La pièce de Mohamed El Katif, “La vie secrète des vieux”, fait réfléchir à un impensé qui imprègne encore trop nos mentalités : celui de la revendication des vieilles/vieux à aimer encore. La femme qui prononce cette phrase, n’a plus vingt ans, loin de là, elle a même dépassé les 90 ans… Avec le thème de la sexualité des vieux- ne faut-il pas plutôt dire des vieilles? elles sont en effet plus nombreuses… la pièce de Mohamed El Katib surprend, pour ne pas dire qu’elle en choque certains.
Car le tabou du plaisir auquel les vieilles et les vieux n’ont plus, dans l’esprit de la société, ni droit ni accès, est très vivace. Pour le revendiquer, ils sont sept sur scène, cinq femmes et deux hommes. Si l’une est en fauteuil roulant, d’autres ont les cheveux blancs ou marchent lentement. Elles/Ils sont accompagné·es par leur metteur en scène. Pour les surveiller ou éviter les incidents ? Un avertissement s’inscrit en effet avec humour sur un écran , qui rappelle que ceux qu’on regarde ne sont ni de vrais acteurs, ni de la première jeunesse : « Compte tenu de leur âge, les personnes présentes dans ce spectacle sont susceptibles, telle Dalida, de mourir sur scène d’un instant à l’autre. Aussi, en cas d’incident, nous vous invitons à rester calme et à considérer qu’il vaut mieux mourir sur scène qu’à l’EPHAD. »

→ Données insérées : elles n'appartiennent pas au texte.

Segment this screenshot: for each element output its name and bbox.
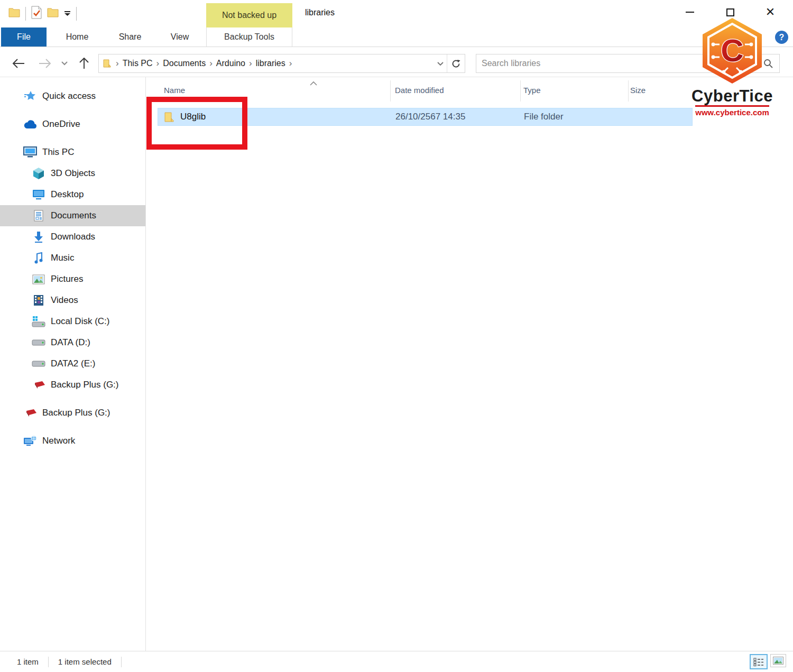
status-separator [121, 657, 122, 667]
quick-access-icon [23, 90, 37, 103]
column-header-name[interactable]: Name [164, 86, 185, 95]
sidebar-item-label: Music [51, 253, 74, 263]
sidebar-item-label: Desktop [51, 189, 84, 200]
backup-status-badge[interactable]: Not backed up [206, 3, 292, 27]
desktop-icon [32, 188, 45, 201]
large-icons-view-button[interactable] [770, 654, 786, 667]
document-icon [32, 209, 45, 222]
tab-home[interactable]: Home [53, 27, 102, 47]
chevron-down-icon [61, 61, 68, 66]
minimize-icon [686, 12, 694, 13]
sidebar-item-label: Network [42, 436, 75, 446]
sidebar-item-desktop[interactable]: Desktop [0, 184, 145, 205]
cube-icon [32, 167, 45, 180]
sidebar-item-label: DATA2 (E:) [51, 358, 95, 369]
sidebar-item-label: Quick access [42, 91, 96, 102]
network-icon [23, 435, 37, 447]
breadcrumb-arduino[interactable]: Arduino [214, 59, 248, 68]
back-button[interactable] [10, 55, 27, 72]
sidebar-item-backup-plus-g-root[interactable]: Backup Plus (G:) [0, 402, 145, 424]
logo-site-url: www.cybertice.com [695, 105, 769, 117]
cybertice-hexagon-icon: C [702, 17, 763, 85]
tab-view[interactable]: View [156, 27, 203, 47]
customize-toolbar-icon[interactable] [64, 9, 71, 19]
column-header-type[interactable]: Type [523, 86, 541, 95]
onedrive-cloud-icon [23, 118, 37, 131]
help-button[interactable]: ? [775, 31, 788, 44]
sidebar-item-label: Documents [51, 210, 96, 221]
sidebar-item-music[interactable]: Music [0, 247, 145, 269]
title-bar: Not backed up libraries ✕ [0, 0, 793, 27]
sidebar-item-documents[interactable]: Documents [0, 205, 145, 226]
download-arrow-icon [32, 231, 45, 243]
column-header-date-modified[interactable]: Date modified [395, 86, 444, 95]
sidebar-item-label: DATA (D:) [51, 337, 90, 348]
navigation-pane: Quick access OneDrive This PC 3D Objects [0, 86, 145, 452]
details-view-icon [753, 658, 764, 666]
breadcrumb-separator: › [155, 58, 161, 69]
external-drive-icon [23, 407, 37, 419]
picture-icon [32, 273, 45, 286]
sidebar-item-data2-e[interactable]: DATA2 (E:) [0, 353, 145, 374]
sidebar-item-label: Pictures [51, 274, 83, 284]
column-separator[interactable] [390, 80, 391, 102]
sidebar-item-data-d[interactable]: DATA (D:) [0, 332, 145, 353]
sidebar-item-3d-objects[interactable]: 3D Objects [0, 163, 145, 184]
selection-count: 1 item selected [56, 657, 114, 666]
breadcrumb-separator: › [288, 58, 293, 69]
forward-button[interactable] [36, 55, 54, 72]
sidebar-item-local-disk-c[interactable]: Local Disk (C:) [0, 311, 145, 332]
arrow-left-icon [12, 59, 25, 68]
sidebar-item-this-pc[interactable]: This PC [0, 142, 145, 163]
properties-check-icon[interactable] [31, 6, 42, 21]
sidebar-item-label: Videos [51, 295, 78, 306]
folder-icon[interactable] [8, 7, 20, 20]
ribbon-tab-bar: File Home Share View Backup Tools [0, 27, 793, 47]
windows-drive-icon [32, 315, 45, 328]
sidebar-item-videos[interactable]: Videos [0, 290, 145, 311]
column-separator[interactable] [628, 80, 629, 102]
sidebar-item-downloads[interactable]: Downloads [0, 226, 145, 247]
column-separator[interactable] [520, 80, 521, 102]
column-header-size[interactable]: Size [630, 86, 646, 95]
sidebar-item-backup-plus-g[interactable]: Backup Plus (G:) [0, 374, 145, 395]
red-highlight-annotation [146, 97, 247, 150]
folder-icon[interactable] [47, 7, 59, 20]
sidebar-item-quick-access[interactable]: Quick access [0, 86, 145, 107]
sidebar-item-label: Backup Plus (G:) [51, 380, 119, 390]
sidebar-item-label: Backup Plus (G:) [42, 408, 110, 418]
item-count: 1 item [15, 657, 41, 666]
folder-icon [103, 59, 113, 68]
video-film-icon [32, 294, 45, 307]
tab-backup-tools[interactable]: Backup Tools [206, 27, 292, 47]
address-dropdown-icon[interactable] [437, 59, 444, 68]
tab-share[interactable]: Share [106, 27, 154, 47]
sidebar-item-onedrive[interactable]: OneDrive [0, 114, 145, 135]
tab-file[interactable]: File [1, 27, 47, 47]
status-bar: 1 item 1 item selected [0, 651, 793, 672]
sidebar-item-network[interactable]: Network [0, 430, 145, 452]
cybertice-logo: C CyberTice www.cybertice.com [689, 17, 775, 117]
sidebar-item-pictures[interactable]: Pictures [0, 269, 145, 290]
address-bar[interactable]: › This PC › Documents › Arduino › librar… [98, 54, 465, 73]
drive-icon [32, 336, 45, 349]
refresh-button[interactable] [447, 59, 465, 68]
logo-brand-text: CyberTice [689, 88, 775, 104]
file-type: File folder [524, 112, 564, 122]
breadcrumb-separator: › [115, 58, 120, 69]
arrow-up-icon [79, 58, 89, 69]
breadcrumb-this-pc[interactable]: This PC [120, 59, 155, 68]
details-view-button[interactable] [750, 654, 768, 669]
up-button[interactable] [75, 55, 93, 72]
breadcrumb-libraries[interactable]: libraries [253, 59, 288, 68]
status-separator [48, 657, 49, 667]
recent-locations-button[interactable] [58, 55, 71, 72]
breadcrumb-separator: › [208, 58, 214, 69]
maximize-icon [726, 8, 734, 16]
drive-icon [32, 357, 45, 370]
quick-access-toolbar [8, 6, 77, 21]
sort-ascending-icon [310, 78, 317, 87]
breadcrumb-documents[interactable]: Documents [160, 59, 208, 68]
external-drive-icon [32, 379, 45, 391]
toolbar-separator [76, 7, 77, 21]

Habitué d’un théâtre inspiré de la vie des gens, fondé sur des collectes de témoignages, El Ketif s’est en effet décidé à créer ce spectacle après avoir travaillé dans des EPHAD. Il n’a cette fois ci pas créé une pièce, même si tout est contrôlé, il a décidé de les laisser parler. Et ces propos inhabituels ( parle-t-on à sa vieille mère à qui l’on rend visite de choses aussi personnelles?) paraissent d’un fraîcheur insoupçonnée. Ces femmes n’ont pas la langue dans leur poche, elles rêvent d’un autre corps, elle se languissent des baisers qu’elles appréciaient tant, elles dévoilent sans pudeur des envies d’adolescentes… et l’on se prend à se demander pourquoi, une fois ménauposées, nous reléguons nos mères, tantes et vieilles cousines au musée des amours endormies. La vieillesse fait donc si peur qu’on la souhaite vierge?
Donnée cet été au festival d’Avignon, la performance de ces vieillard·es amatrices/ amateurs a connu un grand succès, malgré certaines critiques qui regrettaient le manque de profondeur de la pièce. Mais la nouveauté de son propos équilibre l’ensemble, la tendresse des sentiments aussi. On en sort heureuses/heureux et amusé·es, sans oublier toutefois la tristesse et l’indignation qui prend la spectatrice/ le spectateur en entendant l’histoire de ces amoureuses/amoureux septuagénaires que la famille de l’un d’entre eux a voulu séparer en envoyant leur père dans un autre établissement. Résultat : loin de son Romeo , Juliette, désespérée, a choisi de mourir. Tabou, quand tu nous tiens…
Moïra Sauvage 50-50 Magazine
En tournée de novembre 24 à juin 25 :
Du 27 au 29 novembre 2024 : Centre dramatique national Orléans
18 et 19 décembre 2024 : Points communs – Nouvelle Scène nationale, Cergy-Pontoise (95).
9 et 10 janvier 2025 : Théâtre du Bois de l’Aune, Aix-en-Provence(13).
Du 13 au 15 janvier 2025 : Tandem – Scène nationale d’Arras-Douai, Arras (62).
17 et 18 janvier 2025 : Le Channel – Scène nationale, de Calais
28 janvier 2025 : Équinoxe – Scène nationale, Châteauroux (36).
30 janvier 2025 : Halle aux grains – Scène nationale, Blois (41).
Du 12 au 15 février 2025 : La Comédie Scène nationale, Clermont-Ferrand (63).
Du 11 au 15 mars 2025 : Théâtre national de Bretagne, Rennes (35).
28 et 29 mars 2025 : Bonlieu – Scène nationale, Annecy (74).
8 et 9 avril 2025 : Espace Malraux Scène nationale, Chambéry (73).
Du 15 au 17 avril 2025 : MC2 – Scène nationale, Grenoble (38).
27 et 28 mai 2025 : L’Espal – Scène nationale, Le Mans (72).